> **Activity**
For each entry, repeat the text exactly and omit any picture it holds.

> **Data extracted from a collection**
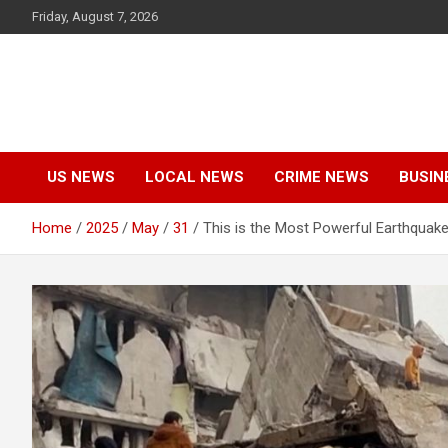
Skip
Friday, August 7, 2026
to
content
US NEWS
LOCAL NEWS
CRIME NEWS
BUSIN
Home
2025
May
31
This is the Most Powerful Earthquake 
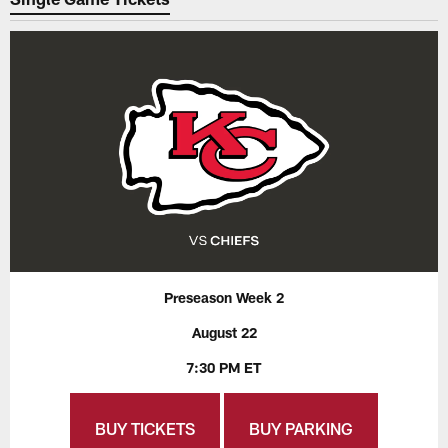
Preseason Week 2
August 22
7:30 PM ET
BUY TICKETS
BUY PARKING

> **Solution for this exercise**
Skip
Friday, August 7, 2026
to
content
US NEWS
LOCAL NEWS
CRIME NEWS
BUSIN
Home
2025
May
31
This is the Most Powerful Earthquake 
Preseason Week 2
August 22
7:30 PM ET
BUY TICKETS
BUY PARKING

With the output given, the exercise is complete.